If, however, I asked them what they learned in school, the answers often improved. I would still get the grunt or the shrug from time to time, but I would also at times get the beginnings of a pretty good conversation about a concept, fact or skill that they had learned or practiced during that day. It was still a challenge at times to get a really good picture of what exactly they were learning based solely on their accounts, and I was never quite sure if what they said they learned was in fact what they were supposed to have learned that day. In my current role as the director of curriculum, one of my goals is to bring clarity to the answer to that question and to create a clearer picture for parents and family members in the district of just what their student is learning.
Curriculum is a word that has many different definitions, often overlapping and including a wide range of elements. For now, let’s simply define it as two parts that make up a whole.
First there is what we teach. This sounds simple, but it goes beyond the titles of books and the names and dates of history. It is really meant to describe the concepts or skills that we are teaching students. This includes things like how to read, write and solve mathematical equations, and also less tangible concepts like citing evidence in a text, making a healthy choice or recognizing how tempo affects a piece of music. The second part of curriculum is how we teach.
This includes specific strategies that teachers use in a classroom such as independent practice or group work and the utilization of certain technology or other tools in the classroom, among many other things.
In New York, the state leaves decisions about what to teach up to local school districts. The state provides standards, which are essentially a set of annual goals that we want to see students achieve by the end of a given year in any subject. These standards are the same for every district across the state.
What resources and tools to use to help students achieve these standards is a decision left up to school districts. That means a student attending eighth grade in Warsaw or Perry, for example, may not learn the same skills in the same order as a student in Attica, but they will all be expected to show they’ve reached the same standard by the end of the year. So, standards are the same across the state, but the curriculum is different.
As a district, we’ve been devoting significant time and effort to create curriculum documents over the past few years. Our goal in doing so is to create what we call a “guaranteed and viable curriculum.”
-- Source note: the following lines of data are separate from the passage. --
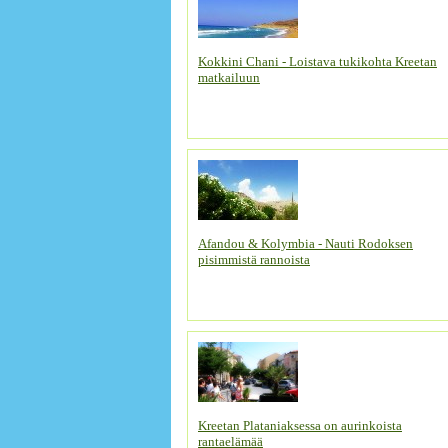
Kokkini Chani - Loistava tukikohta Kreetan
matkailuun
Afandou & Kolymbia - Nauti Rodoksen
pisimmistä rannoista
Kreetan Plataniaksessa on aurinkoista
rantaelämää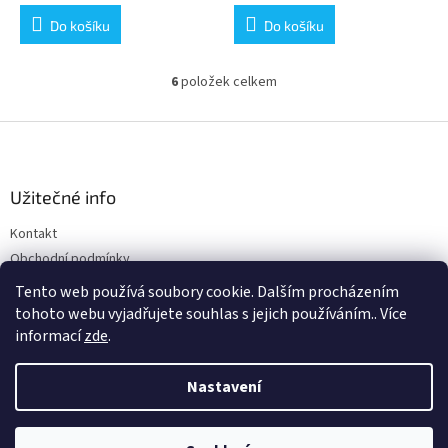
Do košíku
Do košíku
6
položek celkem
O
v
l
Z
á
á
d
p
a
a
Užitečné info
c
t
í
Kontakt
í
p
Obchodní podmínky
r
v
Ochrana osobních údajů
Tento web používá soubory cookie. Dalším procházením
k
tohoto webu vyjadřujete souhlas s jejich používáním.. Více
y
informací
zde
.
v
ý
Vytvořil Shoptet
p
Nastavení
i
s
u
Copyright 2026
ALFREDOVA AUTÍČKÁRNA
. Všechna práva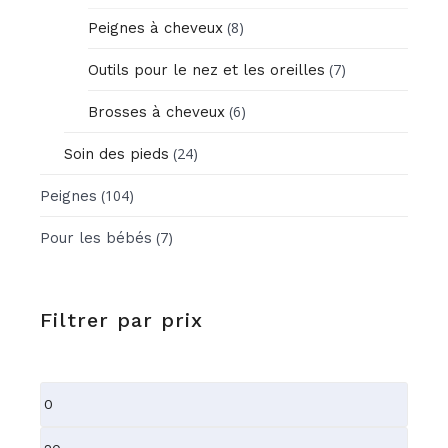
(8)
Peignes à cheveux
(7)
Outils pour le nez et les oreilles
(6)
Brosses à cheveux
(24)
Soin des pieds
(104)
Peignes
(7)
Pour les bébés
Filtrer par prix
Prix
min
Prix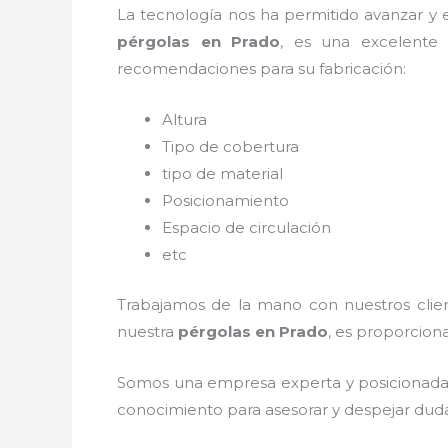
La tecnología nos ha permitido avanzar y ev
pérgolas
en Prado
, es una excelente
recomendaciones para su fabricación:
Altura
Tipo de cobertura
tipo de material
Posicionamiento
Espacio de circulación
etc
Trabajamos de la mano con nuestros client
nuestra
pérgolas
en Prado
, es proporciona
Somos una empresa experta y posicionada
conocimiento para asesorar y despejar dudas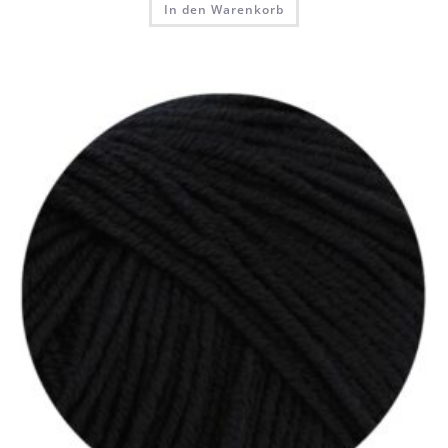
In den Warenkorb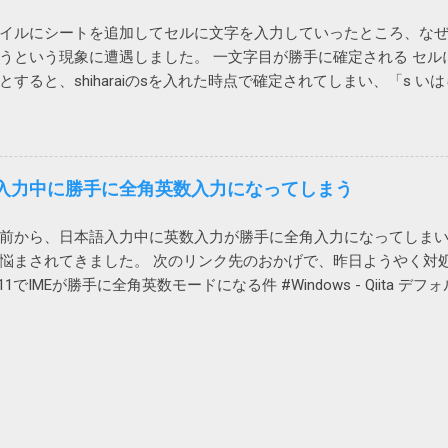
一回クリックすれば回避できるということになります。 ひと手間
イルにシートを追加してセルに文字を入力していったところ、な
たのは嬉しいです。
うという現象に遭遇しました。 一文字目が勝手に確定される セル
とすると、shiharaiのsを入れた時点で確定されてしまい、「s い
 消しては入力やり直しなので異常に入力しづらい。大量に入力す
ょう。 クエリが原因 新しいファイルでは問題ないのでどうやらフ
がわかりました。 新しいファイルを作って、問題のファイルにあ
ところ、あるシートを移動したところで新しいファイルでも発生
で日本語入力中に勝手に全角英数入力になってしまう
行のサイトにある為替レートのページを参照しているクエリが含ま
エリ」と「確定」で検索したところ、なんと既に先人が原因を特定し
前から、日本語入力中に英数入力が勝手に全角入力になってしま
。 それによると、「データ」メニューの「クエリと接続」グルー
悩まされてきました。 次のリンク先のおかげで、昨日ようやく対
クして表示される画面で、クエリが選択されたまま保存されてい
ws11でIMEが勝手に全角英数モードになる件 #Windows - Qiita
際に問題のファイルを開いてみると、確かにクエリが選択された状
するか全角入力にするかは前回の入力に応じることになっています
ころ改善しました。こりゃわからんわ。 新しいファイルでクエリ
確定していると、英数モードに切り替えた時に全角英数入力モー
owerQueryはExcel 2016で標準搭載されたようなので、通常はExcel
のため、対処方法は、全角英数モードになってしまったら、入力し
います。 回避方法 選択を解除して保存 私がこの問題に遭遇した
う事になります。 具体的な例は次の通りです。 日本語入力をオンにし
するだけで解決し、次回開いた時にも再現することはなかったと記
sonyでも何でもよい）。 この状態だと「でｌｌ」と表示されている
してみると、選択解除して保存しても、次回開くとまた選択され
ます（もしくは Ctrl+p）。 そうすると「ｄｅｌｌ」と表示される
が出ます。バージョンの違いかと思い、職場のPCでも試してみま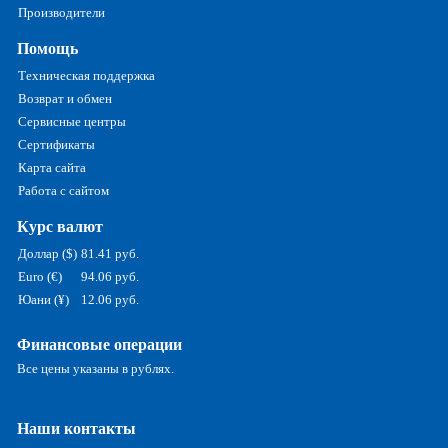
Производители
Помощь
Техническая поддержка
Возврат и обмен
Сервисные центры
Сертификаты
Карта сайта
Работа с сайтом
Курс валют
Доллар ($)
81.41 руб.
Euro (€)
94.06 руб.
Юани (¥)
12.06 руб.
Финансовые операции
Все цены указаны в рублях.
Наши контакты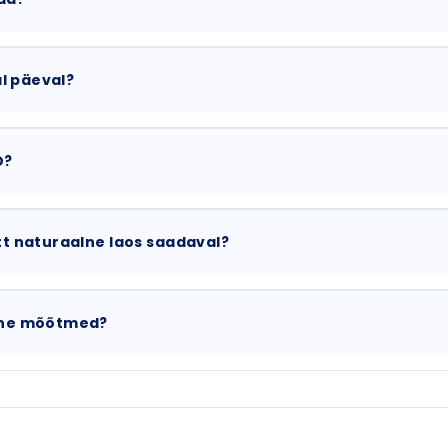
l päeval?
D?
t naturaalne laos saadaval?
lne mõõtmed?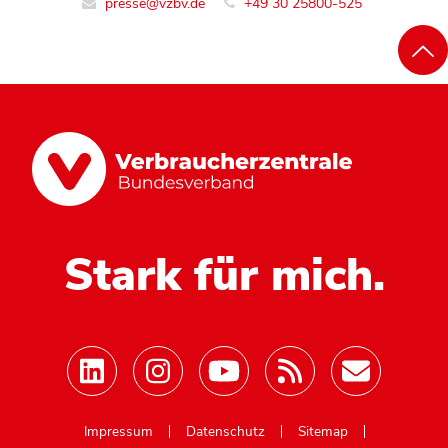
presse@vzbv.de
+49 30 25800-525
Stark für mich.
Mastodon
Impressum
Datenschutz
Sitemap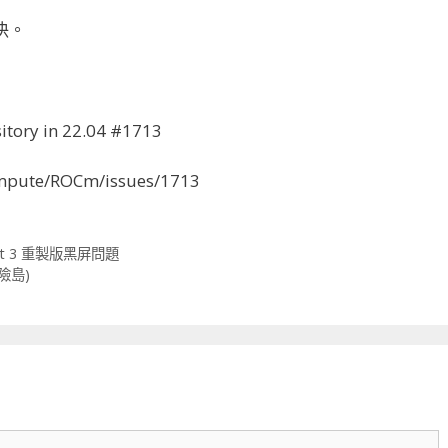
解決。
sitory in 22.04 #1713
mpute/ROCm/issues/1713
raft 3 重製版黑屏問題
冒險島)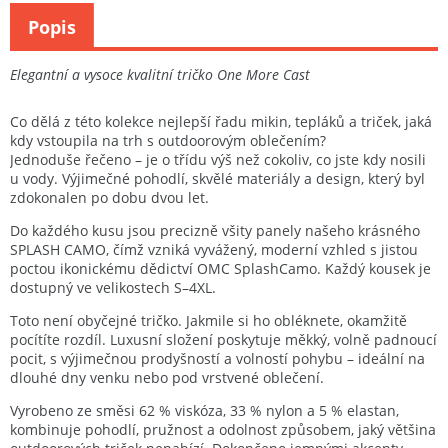
Popis
Elegantní a vysoce kvalitní tričko One More Cast
Co dělá z této kolekce
nejlepší řadu mikin, tepláků a triček
, jaká
kdy vstoupila na trh s outdoorovým oblečením?
Jednoduše řečeno –
je o třídu výš
než cokoliv, co jste kdy nosili
u vody. Výjimečné pohodlí, skvělé materiály a design, který byl
zdokonalen po dobu dvou let
.
Do každého kusu jsou precizně všity panely našeho krásného
SPLASH CAMO
, čímž vzniká vyvážený, moderní vzhled s jistou
poctou ikonickému dědictví
OMC
Splash
Camo
. Každý kousek je
dostupný ve velikostech
S–4XL
.
Toto není obyčejné tričko. Jakmile si ho obléknete,
okamžitě
pocítíte rozdíl
. Luxusní složení poskytuje
měkký, volně padnoucí
pocit
, s výjimečnou prodyšností a volností pohybu – ideální na
dlouhé dny venku nebo pod vrstvené oblečení.
Vyrobeno ze směsi
62 % viskóza, 33 % nylon a 5 %
elastan
,
kombinuje pohodlí, pružnost a odolnost způsobem, jaký většina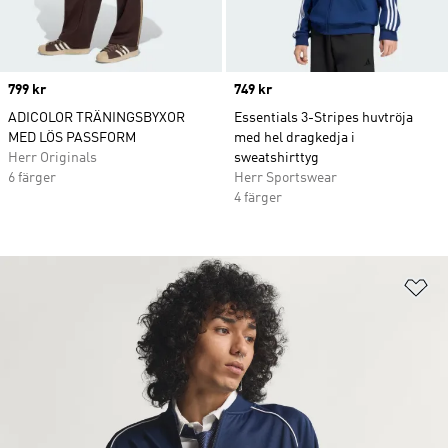
Price
799 kr
Price
749 kr
ADICOLOR TRÄNINGSBYXOR
Essentials 3-Stripes huvtröja
MED LÖS PASSFORM
med hel dragkedja i
Herr Originals
sweatshirttyg
6 färger
Herr Sportswear
4 färger
Lä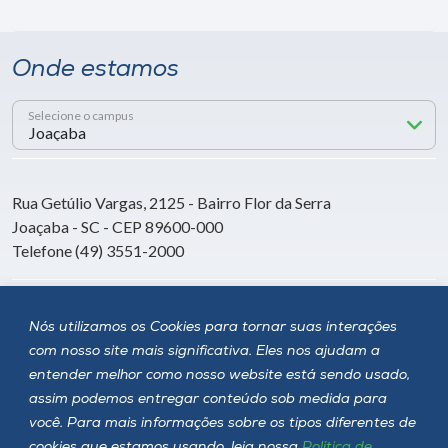
Onde estamos
Selecione o campus
Rua Getúlio Vargas, 2125 - Bairro Flor da Serra
Joaçaba - SC - CEP 89600-000
Telefone (49) 3551-2000
Siga a Unoesc
Nós utilizamos os Cookies para tornar suas interações
com nosso site mais significativa. Eles nos ajudam a
entender melhor como nosso website está sendo usado,
assim podemos entregar conteúdo sob medida para
você. Para mais informações sobre os tipos diferentes de
cookies que estamos usando, leia nossa
Política de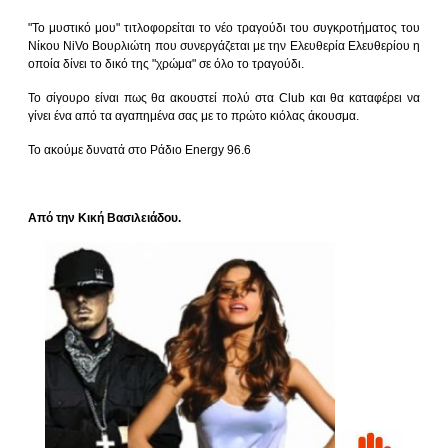
"Το μυστικό μου" τιτλοφορείται το νέο τραγούδι του συγκροτήματος του
Νίκου NiVo Βουρλιώτη που συνεργάζεται με την Ελευθερία Ελευθερίου η
οποία δίνει το δικό της "χρώμα" σε όλο το τραγούδι.
Το σίγουρο είναι πως θα ακουστεί πολύ στα Club και θα καταφέρει να
γίνει ένα από τα αγαπημένα σας με το πρώτο κιόλας άκουσμα.
Το ακούμε δυνατά στο Ράδιο Energy 96.6
Από την Κική Βασιλειάδου.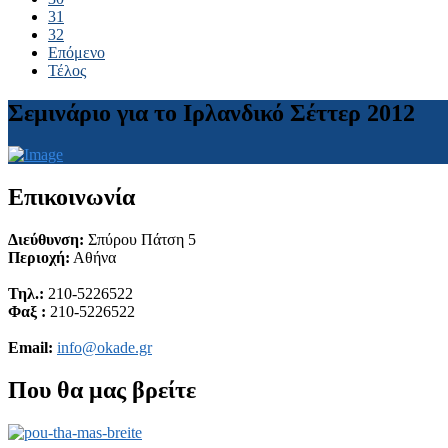
31
32
Επόμενο
Τέλος
Σεμινάριο για το Ιρλανδικό Σέττερ 2012
Επικοινωνία
Διεύθυνση:
Σπύρου Πάτση 5
Περιοχή:
Αθήνα
Τηλ.:
210-5226522
Φαξ :
210-5226522
Email:
info@okade.gr
Που θα μας βρείτε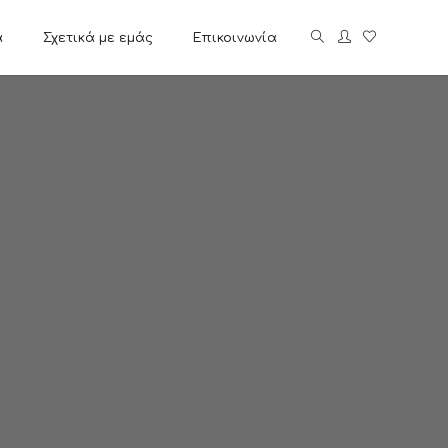
α
Σχετικά με εμάς
Επικοινωνία
S
Ανταλλακτικά Κινητών
5
iPhone 6s
4
iPhone 6s Plus
ITCH
iPhone 7
X
iPhone 7 Plus
iPhone 8
iPhone 8 Plus
iPhone X
iPhone XS
iPhone XS Max
iPhone XR
iPhone 11
iPhone 11 Pro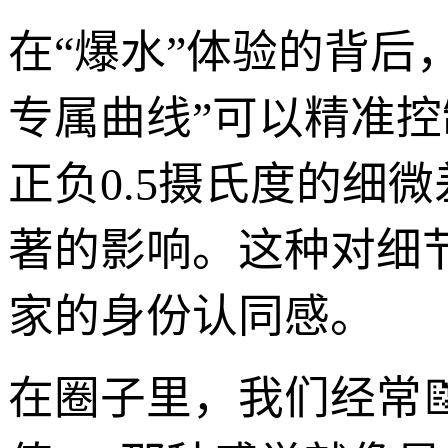
在“爆水”体验的背后
专属曲线”可以精准
正负0.5摄氏度的细
著的影响。这种对细节
家的身份认同感。
在圈子里，我们经常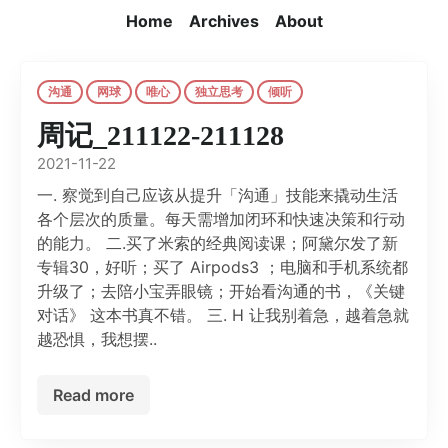
Home
Archives
About
沟通
网球
唯心
独立思考
倾听
周记_211122-211128
2021-11-22
一. 察觉到自己应该从提升「沟通」技能来撬动生活
各个层次的质量。每天需增加闭环和快速决策和行动
的能力。 二.买了米索的经典阅读课；阿黛尔发了新
专辑30，好听；买了 Airpods3 ；电脑和手机系统都
升级了；去陪小宝弄眼镜；开始看沟通的书，《关键
对话》 这本书真不错。 三. H 让我别着急，越着急就
越恐惧，我想摆..
Read more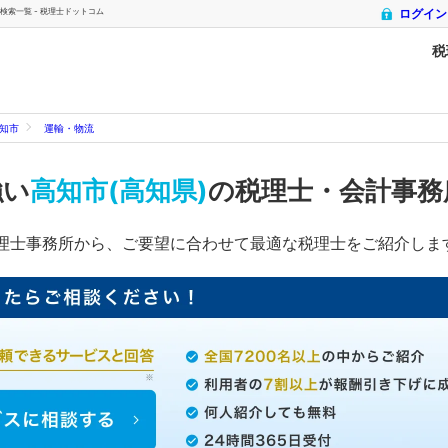
索一覧 - 税理士ドットコム
ログイン
税
知市
運輸・物流
強い
高知市(高知県)
の税理士・会計事務
理士事務所から、ご要望に合わせて最適な税理士をご紹介しま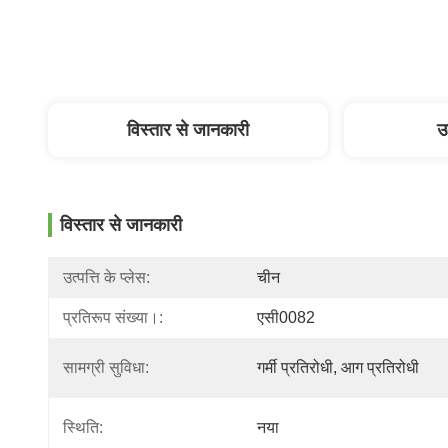
विस्तार से जानकारी
उ
विस्तार से जानकारी
उत्पत्ति के प्लेस:
चीन
प्रतिरूप संख्या।:
एसी0082
सामग्री सुविधा:
गर्मी प्रतिरोधी, आग प्रतिरोधी
स्थिति:
नया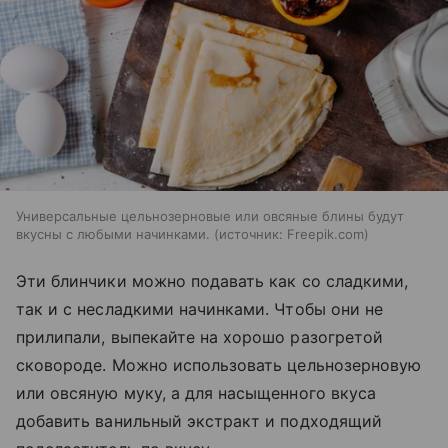
Универсальные цельнозерновые или овсяные блины будут
вкусны с любыми начинками.
источник:
Freepik.com
Эти блинчики можно подавать как со сладкими,
так и с несладкими начинками. Чтобы они не
прилипали, выпекайте на хорошо разогретой
сковороде. Можно использовать цельнозерновую
или овсяную муку, а для насыщенного вкуса
добавить ванильный экстракт и подходящий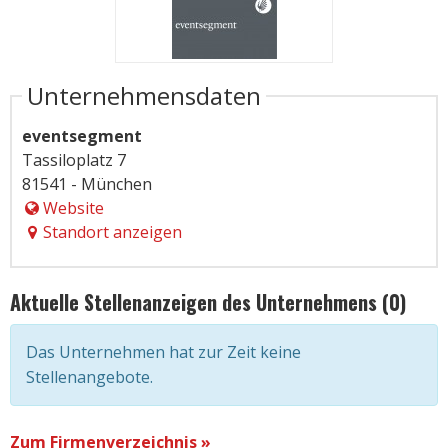
Unternehmensdaten
eventsegment
Tassiloplatz 7
81541 - München
Website
Standort anzeigen
Aktuelle Stellenanzeigen des Unternehmens (0)
Das Unternehmen hat zur Zeit keine
Stellenangebote.
Zum Firmenverzeichnis »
While it’s true that a student in a different district may learn different skills in a different order than a student here at Attica, we want to ensure all of our students who are in the same grade or course are learning the same skills in the same order, regardless of who their teacher is.
That’s the “guaranteed” part of the curriculum. The “viable” part means that what we say we are teaching can truly be taught to the appropriate level of understanding in the time available. In other words, we can’t expect students to truly understand and master 57 different skills and 27 different concepts to a high degree of proficiency in a 20-week class. We can, however, expect them to become proficient in 18 truly valuable skills and 12 critical concepts that will set them up for future success in the course of 20 weeks.
This doesn’t mean one student may be learning less than another student as all our students will still need to show proficiency in the standards set by the state.
In the coming months, we will be sharing these curriculum documents with you through our website and I will continue to provide updates on the work and share resources or ideas that you can look at, both as individuals and with your children.
It is my hope that you will find the information valuable. Perhaps it can even be used to elicit something more than a shrug when you ask your children what they learned in school today.
Thank you for your partnership with us in the important work of teaching kids, and we are looking forward to sharing more of this work with you as we move forward.
Matt Stroud is director of curriculum at Attica Central Schools. In this role, he’s responsible for developing, implementing and evaluating the district’s core curriculum, overseeing prek-12 instruction and coordinating professional development programming for teachers and staff.